> Problem requirements: From the records below, set down exactly the lines starting with the line that contains "This screenshot has height=2576, width=665." and going on through the line that contains "In order to click on American". Nothing else is wanted.

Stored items
○ ○ ○ ○

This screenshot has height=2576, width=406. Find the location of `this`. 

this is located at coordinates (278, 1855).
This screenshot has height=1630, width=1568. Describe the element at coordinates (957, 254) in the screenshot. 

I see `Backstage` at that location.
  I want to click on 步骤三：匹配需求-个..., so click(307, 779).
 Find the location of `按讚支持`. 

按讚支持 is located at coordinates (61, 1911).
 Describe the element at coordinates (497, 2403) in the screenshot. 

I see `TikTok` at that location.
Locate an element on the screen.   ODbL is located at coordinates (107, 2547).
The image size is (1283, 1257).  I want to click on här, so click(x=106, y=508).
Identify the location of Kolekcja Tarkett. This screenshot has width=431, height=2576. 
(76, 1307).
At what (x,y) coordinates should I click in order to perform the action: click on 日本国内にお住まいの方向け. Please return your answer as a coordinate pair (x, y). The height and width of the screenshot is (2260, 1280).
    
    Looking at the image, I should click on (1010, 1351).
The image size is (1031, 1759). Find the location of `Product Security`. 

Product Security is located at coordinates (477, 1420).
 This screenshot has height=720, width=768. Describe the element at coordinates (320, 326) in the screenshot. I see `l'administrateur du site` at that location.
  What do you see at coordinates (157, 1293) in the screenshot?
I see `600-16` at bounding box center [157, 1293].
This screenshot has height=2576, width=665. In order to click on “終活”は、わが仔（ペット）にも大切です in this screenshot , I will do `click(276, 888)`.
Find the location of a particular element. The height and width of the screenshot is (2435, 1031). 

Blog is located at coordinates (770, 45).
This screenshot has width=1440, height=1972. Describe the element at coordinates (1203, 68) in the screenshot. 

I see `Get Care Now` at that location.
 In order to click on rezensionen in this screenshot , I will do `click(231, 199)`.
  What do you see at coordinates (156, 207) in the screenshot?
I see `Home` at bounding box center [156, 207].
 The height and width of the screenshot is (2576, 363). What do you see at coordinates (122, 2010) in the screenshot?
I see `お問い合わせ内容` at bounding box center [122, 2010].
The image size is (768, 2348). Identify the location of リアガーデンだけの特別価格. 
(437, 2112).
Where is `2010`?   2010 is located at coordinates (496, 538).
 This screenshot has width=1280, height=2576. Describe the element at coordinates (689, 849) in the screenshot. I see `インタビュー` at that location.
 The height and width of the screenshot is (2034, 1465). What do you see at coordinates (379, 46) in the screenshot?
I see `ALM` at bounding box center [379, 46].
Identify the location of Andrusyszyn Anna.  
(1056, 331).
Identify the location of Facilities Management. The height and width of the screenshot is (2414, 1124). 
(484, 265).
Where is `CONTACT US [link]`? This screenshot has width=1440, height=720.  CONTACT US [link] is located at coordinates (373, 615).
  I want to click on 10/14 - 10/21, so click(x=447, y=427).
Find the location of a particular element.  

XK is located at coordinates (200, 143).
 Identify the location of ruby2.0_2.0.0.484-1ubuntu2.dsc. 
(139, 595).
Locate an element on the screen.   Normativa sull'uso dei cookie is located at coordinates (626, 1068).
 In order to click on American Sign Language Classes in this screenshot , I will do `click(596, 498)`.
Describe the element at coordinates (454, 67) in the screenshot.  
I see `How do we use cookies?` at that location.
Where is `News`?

○ ○ ○ ○

> Your response:
This screenshot has height=2576, width=665. In order to click on “終活”は、わが仔（ペット）にも大切です in this screenshot , I will do `click(276, 888)`.
Find the location of a particular element. The height and width of the screenshot is (2435, 1031). 

Blog is located at coordinates (770, 45).
This screenshot has width=1440, height=1972. Describe the element at coordinates (1203, 68) in the screenshot. 

I see `Get Care Now` at that location.
 In order to click on rezensionen in this screenshot , I will do `click(231, 199)`.
  What do you see at coordinates (156, 207) in the screenshot?
I see `Home` at bounding box center [156, 207].
 The height and width of the screenshot is (2576, 363). What do you see at coordinates (122, 2010) in the screenshot?
I see `お問い合わせ内容` at bounding box center [122, 2010].
The image size is (768, 2348). Identify the location of リアガーデンだけの特別価格. 
(437, 2112).
Where is `2010`?   2010 is located at coordinates (496, 538).
 This screenshot has width=1280, height=2576. Describe the element at coordinates (689, 849) in the screenshot. I see `インタビュー` at that location.
 The height and width of the screenshot is (2034, 1465). What do you see at coordinates (379, 46) in the screenshot?
I see `ALM` at bounding box center [379, 46].
Identify the location of Andrusyszyn Anna.  
(1056, 331).
Identify the location of Facilities Management. The height and width of the screenshot is (2414, 1124). 
(484, 265).
Where is `CONTACT US [link]`? This screenshot has width=1440, height=720.  CONTACT US [link] is located at coordinates (373, 615).
  I want to click on 10/14 - 10/21, so click(x=447, y=427).
Find the location of a particular element.  

XK is located at coordinates (200, 143).
 Identify the location of ruby2.0_2.0.0.484-1ubuntu2.dsc. 
(139, 595).
Locate an element on the screen.   Normativa sull'uso dei cookie is located at coordinates (626, 1068).
 In order to click on American Sign Language Classes in this screenshot , I will do `click(596, 498)`.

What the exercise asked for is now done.